*** Task input Section Begins ***
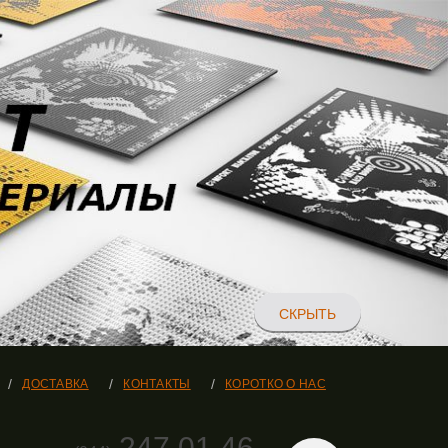
СКРЫТЬ
ДОСТАВКА
КОНТАКТЫ
КОРОТКО О НАС
247 01 46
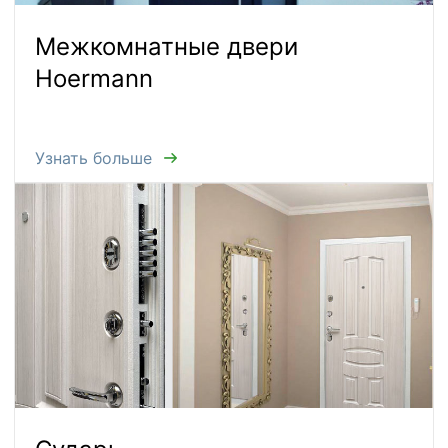
Межкомнатные двери
Hoermann
Узнать больше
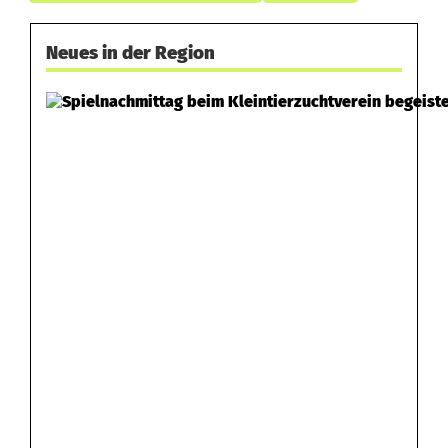
Neues in der Region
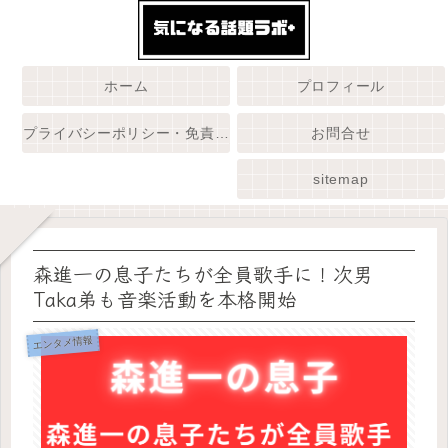
ホーム
プロフィール
プライバシーポリシー・免責事項
お問合せ
sitemap
森進一の息子たちが全員歌手に！次男
Taka弟も音楽活動を本格開始
エンタメ情報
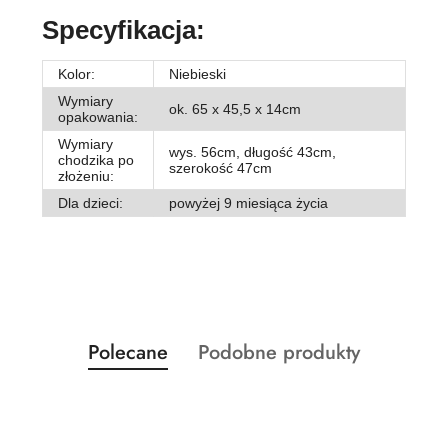
Specyfikacja:
Kolor:
Niebieski
Wymiary
ok. 65 x 45,5 x 14cm
opakowania:
Wymiary
wys. 56cm, długość 43cm,
chodzika po
szerokość 47cm
złożeniu:
Dla dzieci:
powyżej 9 miesiąca życia
Produkty
Produkty
Polecane
Podobne produkty
Pomiń karuzelę produktów
o
o
statusie:
statusie:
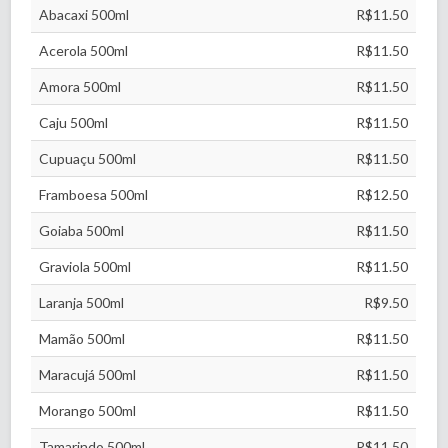
Abacaxi 500ml
R$11.50
Acerola 500ml
R$11.50
Amora 500ml
R$11.50
Caju 500ml
R$11.50
Cupuaçu 500ml
R$11.50
Framboesa 500ml
R$12.50
Goiaba 500ml
R$11.50
Graviola 500ml
R$11.50
Laranja 500ml
R$9.50
Mamão 500ml
R$11.50
Maracujá 500ml
R$11.50
Morango 500ml
R$11.50
Tamarindo 500ml
R$11.50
*** Task input Section Ends ***
▸ **Required action**
Put down exactly the lines of the data above that run from its first line through the line bearing "Podobne produkty", and no pictures.

▸ **Response**
СКРЫТЬ
ДОСТАВКА
КОНТАКТЫ
КОРОТКО О НАС
247 01 46
Межкомнатные двери
Hoermann
Узнать больше
Neues in der Region
ホーム
プロフィール
プライバシーポリシー・免責事項
お問合せ
sitemap
森進一の息子たちが全員歌手に！次男
Taka弟も音楽活動を本格開始
エンタメ情報
Specyfikacja:
Kolor:
Niebieski
Wymiary
ok. 65 x 45,5 x 14cm
opakowania:
Wymiary
wys. 56cm, długość 43cm,
chodzika po
szerokość 47cm
złożeniu:
Dla dzieci:
powyżej 9 miesiąca życia
Produkty
Produkty
Polecane
Podobne produkty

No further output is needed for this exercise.